Epstein accomplice Ghislaine Maxwell petitions to vacate sex crime conviction
by Dan Mangan · CNBCKey Points
- Ghislaine Maxwell filed a habeas petition in U.S. District Court in Manhattan seeking to void her criminal conviction.
- The British socialite was found guilty of crimes connected to her recruiting and grooming underage girls to be sexually abused by Jeffrey Epstein.
Ghislaine Maxwell, who was found guilty of crimes related to procuring underage girls to be sexually abused by Jeffrey Epstein, filed a petition on Wednesday seeking to vacate her conviction, claiming "substantial new evidence has emerged" that undermines the case against her.
Maxwell's long-shot habeas petition in U.S. District Court in Manhattan could, if approved, see the former British socialite released from the federal prison in Texas where she is serving a 20-year sentence.
However, such petitions are routinely denied.
The Supreme Court earlier this year declined to hear Maxwell's appeal of her conviction.
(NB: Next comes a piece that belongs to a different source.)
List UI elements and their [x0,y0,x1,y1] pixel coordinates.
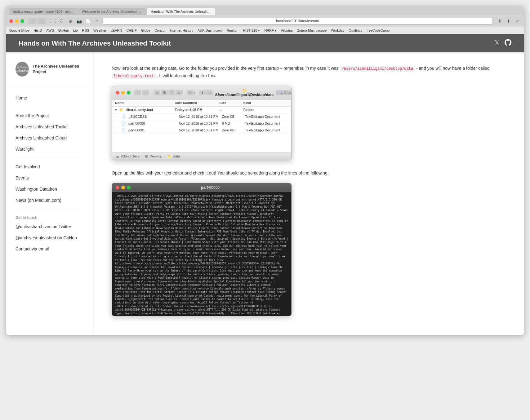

Habeas petitions are, as a rule, the last option for an imprisoned person to void their convictions. Maxwell filed her petition "pro se," or on her own, without a lawyer representing her in that effort.
The petition comes two days before a congressionally mandated deadline for the Department of Justice to release its investigative files about Epstein and Maxwell.
Maxwell says in her court filing that the new evidence she bases her application on "emerged from related civil actions, Government disclosures, investigative reports, and documents demonstrating constitutional violations that undermined the fairness of her proceedings."
The filing says her conviction must be vacated because a juror at her trial in 2021 "gave false answers during voir dire" — the jury selection process — "concealing a history of sexual abuse directly relevant to "issues at trial."
"Subsequent interviews, new evidence and sworn statements confirm intentional concealment and actual bias" by that juror, the filing says.
In her second stated point, Maxwell said prosecutors concealed a police detective's grand-jury testimony, "which conflicted with his trial testimony ... and undermined the Government's only evidence, a massage table," which had established an element required for jurors to convict her of two of the counts in the case.